Extracted page text data

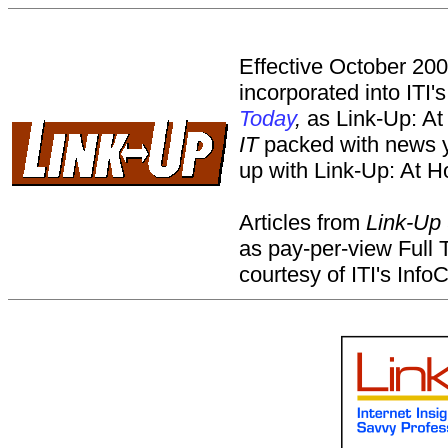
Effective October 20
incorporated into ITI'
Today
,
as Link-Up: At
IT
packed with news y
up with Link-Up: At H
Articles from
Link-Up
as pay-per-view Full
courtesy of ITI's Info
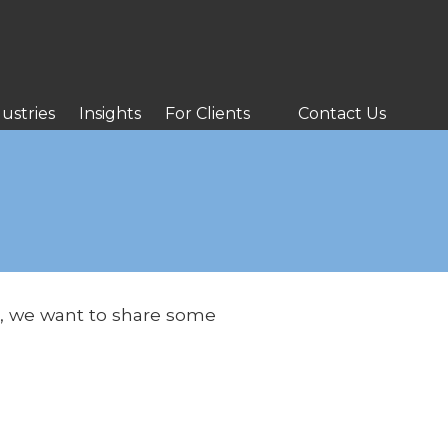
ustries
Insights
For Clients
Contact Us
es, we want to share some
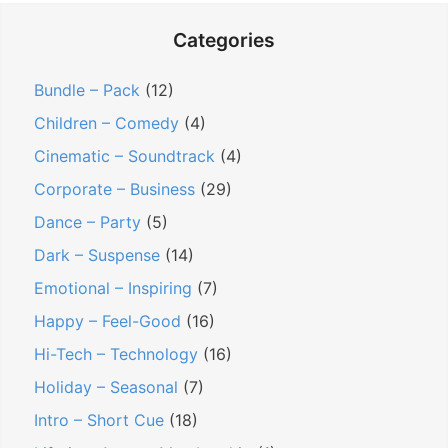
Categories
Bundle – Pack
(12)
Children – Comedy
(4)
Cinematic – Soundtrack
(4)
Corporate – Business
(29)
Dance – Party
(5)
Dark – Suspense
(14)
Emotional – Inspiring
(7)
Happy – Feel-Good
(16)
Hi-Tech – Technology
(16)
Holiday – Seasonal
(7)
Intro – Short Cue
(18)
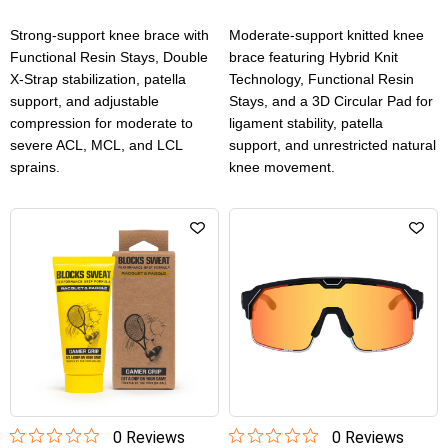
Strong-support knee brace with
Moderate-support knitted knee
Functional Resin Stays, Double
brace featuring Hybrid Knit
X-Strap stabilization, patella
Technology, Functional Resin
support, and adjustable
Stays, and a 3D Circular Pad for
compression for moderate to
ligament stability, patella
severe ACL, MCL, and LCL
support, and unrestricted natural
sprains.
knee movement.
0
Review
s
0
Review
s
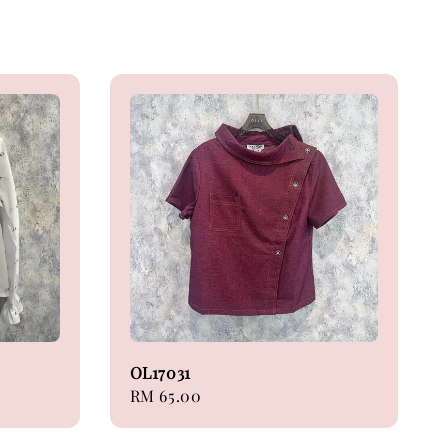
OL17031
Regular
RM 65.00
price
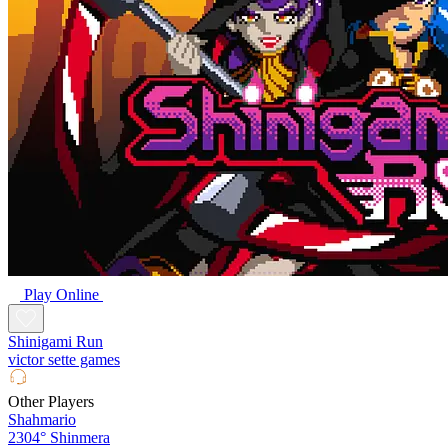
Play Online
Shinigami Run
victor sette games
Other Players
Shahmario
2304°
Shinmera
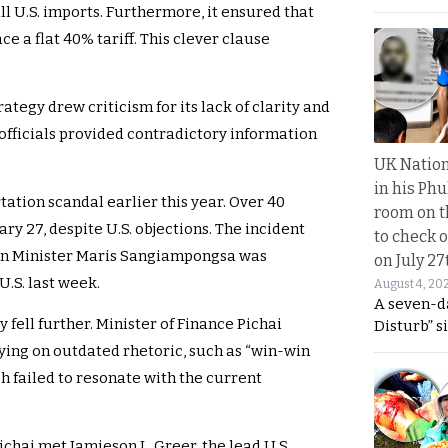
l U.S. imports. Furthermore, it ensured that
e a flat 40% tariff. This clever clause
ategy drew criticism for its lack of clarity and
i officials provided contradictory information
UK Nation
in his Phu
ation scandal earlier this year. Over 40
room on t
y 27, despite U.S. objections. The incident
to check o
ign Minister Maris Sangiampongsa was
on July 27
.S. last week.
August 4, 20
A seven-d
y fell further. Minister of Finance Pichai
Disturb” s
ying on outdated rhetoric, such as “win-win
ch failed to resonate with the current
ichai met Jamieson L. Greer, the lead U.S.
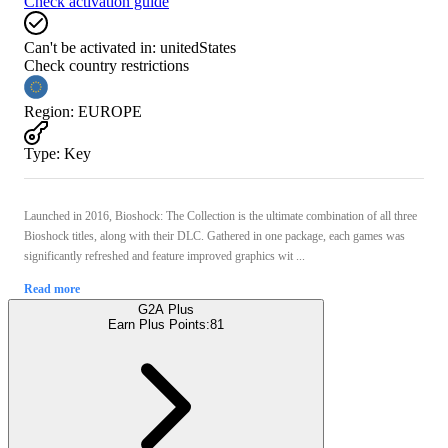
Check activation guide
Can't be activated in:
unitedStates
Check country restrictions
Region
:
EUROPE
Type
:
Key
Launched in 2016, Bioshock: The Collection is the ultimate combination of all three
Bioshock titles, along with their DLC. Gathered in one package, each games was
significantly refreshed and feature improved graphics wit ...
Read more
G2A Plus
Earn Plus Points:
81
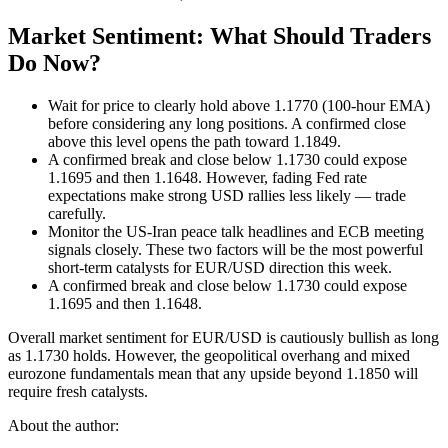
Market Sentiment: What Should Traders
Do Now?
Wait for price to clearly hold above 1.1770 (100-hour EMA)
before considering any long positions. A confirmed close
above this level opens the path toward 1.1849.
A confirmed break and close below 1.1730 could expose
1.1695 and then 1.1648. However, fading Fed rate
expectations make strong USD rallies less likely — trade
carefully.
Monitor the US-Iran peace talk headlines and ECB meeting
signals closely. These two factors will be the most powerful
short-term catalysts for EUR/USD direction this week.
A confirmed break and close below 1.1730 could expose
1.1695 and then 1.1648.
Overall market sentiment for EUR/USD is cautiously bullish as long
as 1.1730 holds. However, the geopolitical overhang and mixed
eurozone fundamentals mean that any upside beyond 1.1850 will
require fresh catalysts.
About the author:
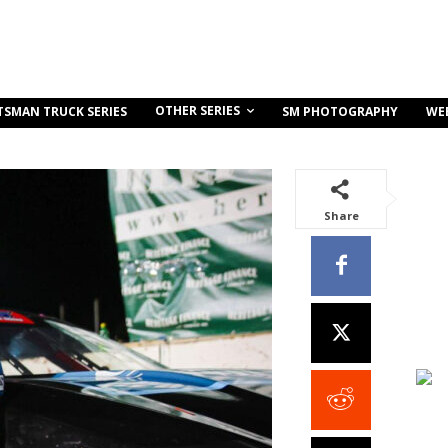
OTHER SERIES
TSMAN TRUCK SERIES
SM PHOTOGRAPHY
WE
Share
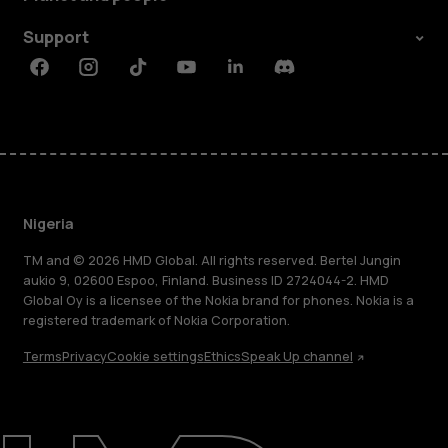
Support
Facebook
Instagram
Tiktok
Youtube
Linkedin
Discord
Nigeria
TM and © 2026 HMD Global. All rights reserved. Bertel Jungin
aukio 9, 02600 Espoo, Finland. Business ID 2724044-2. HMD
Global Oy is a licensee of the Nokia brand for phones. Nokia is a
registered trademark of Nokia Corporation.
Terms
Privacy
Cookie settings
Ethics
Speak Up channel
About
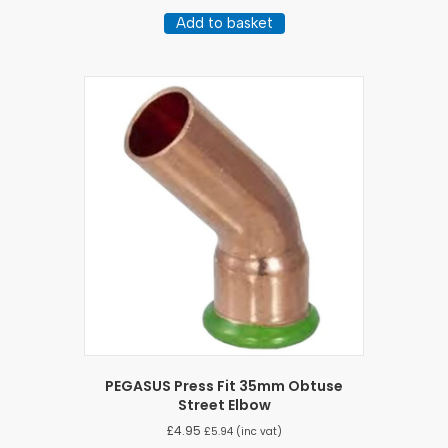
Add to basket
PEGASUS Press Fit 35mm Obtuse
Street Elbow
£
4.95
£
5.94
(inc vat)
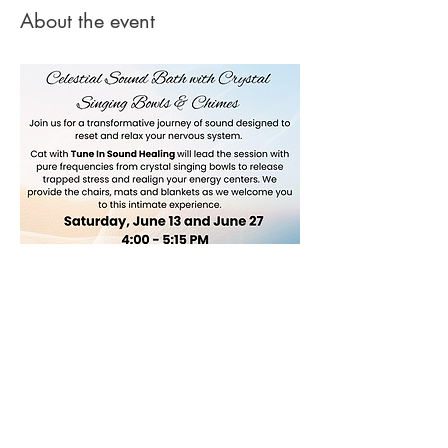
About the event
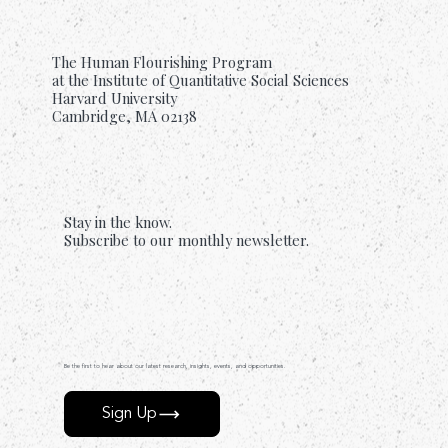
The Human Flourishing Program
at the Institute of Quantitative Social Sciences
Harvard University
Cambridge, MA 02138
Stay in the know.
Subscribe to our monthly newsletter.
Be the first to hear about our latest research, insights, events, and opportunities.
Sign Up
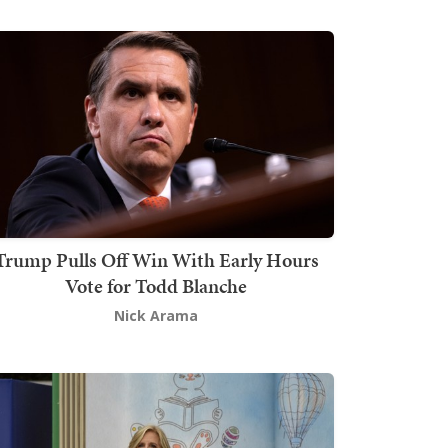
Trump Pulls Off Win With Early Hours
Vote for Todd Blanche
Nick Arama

...

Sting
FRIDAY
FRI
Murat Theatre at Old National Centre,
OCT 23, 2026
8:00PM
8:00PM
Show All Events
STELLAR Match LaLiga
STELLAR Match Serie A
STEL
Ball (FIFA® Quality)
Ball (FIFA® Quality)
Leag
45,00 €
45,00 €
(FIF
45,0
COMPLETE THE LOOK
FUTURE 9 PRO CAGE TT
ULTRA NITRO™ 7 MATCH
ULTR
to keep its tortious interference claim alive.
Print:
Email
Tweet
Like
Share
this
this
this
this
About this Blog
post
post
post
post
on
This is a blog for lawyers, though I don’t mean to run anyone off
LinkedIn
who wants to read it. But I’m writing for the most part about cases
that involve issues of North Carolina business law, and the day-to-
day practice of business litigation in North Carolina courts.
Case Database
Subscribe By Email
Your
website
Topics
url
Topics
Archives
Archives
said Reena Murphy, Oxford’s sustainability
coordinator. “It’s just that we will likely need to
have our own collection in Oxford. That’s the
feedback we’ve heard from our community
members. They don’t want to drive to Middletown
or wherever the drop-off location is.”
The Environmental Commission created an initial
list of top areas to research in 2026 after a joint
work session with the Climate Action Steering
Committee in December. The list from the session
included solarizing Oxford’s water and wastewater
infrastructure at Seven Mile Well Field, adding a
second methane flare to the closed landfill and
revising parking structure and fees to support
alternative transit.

...

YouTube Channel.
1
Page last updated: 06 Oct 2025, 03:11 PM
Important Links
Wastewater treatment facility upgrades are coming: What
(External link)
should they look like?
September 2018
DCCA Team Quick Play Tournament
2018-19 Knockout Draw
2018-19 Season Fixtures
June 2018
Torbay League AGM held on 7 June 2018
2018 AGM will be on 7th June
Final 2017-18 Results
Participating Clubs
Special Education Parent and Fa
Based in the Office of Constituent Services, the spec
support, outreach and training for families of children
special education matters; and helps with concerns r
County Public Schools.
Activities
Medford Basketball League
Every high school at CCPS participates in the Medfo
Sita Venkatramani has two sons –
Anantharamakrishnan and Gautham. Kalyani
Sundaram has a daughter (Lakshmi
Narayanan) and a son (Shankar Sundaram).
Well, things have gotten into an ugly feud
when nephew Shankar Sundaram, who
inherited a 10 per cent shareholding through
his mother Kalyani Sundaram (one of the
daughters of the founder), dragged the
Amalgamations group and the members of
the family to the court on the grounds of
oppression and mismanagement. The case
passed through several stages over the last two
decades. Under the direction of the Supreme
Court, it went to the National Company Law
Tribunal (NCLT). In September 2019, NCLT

→ Work order
The required output is every line above from the one with "Torbay League AGM held on 7 June 2018" down to the one with "Every high school", restated word for word, ends included.

→ Task response
Torbay League AGM held on 7 June 2018
2018 AGM will be on 7th June
Final 2017-18 Results
Participating Clubs
Special Education Parent and Fa
Based in the Office of Constituent Services, the spec
support, outreach and training for families of children
special education matters; and helps with concerns r
County Public Schools.
Activities
Medford Basketball League
Every high school at CCPS participates in the Medfo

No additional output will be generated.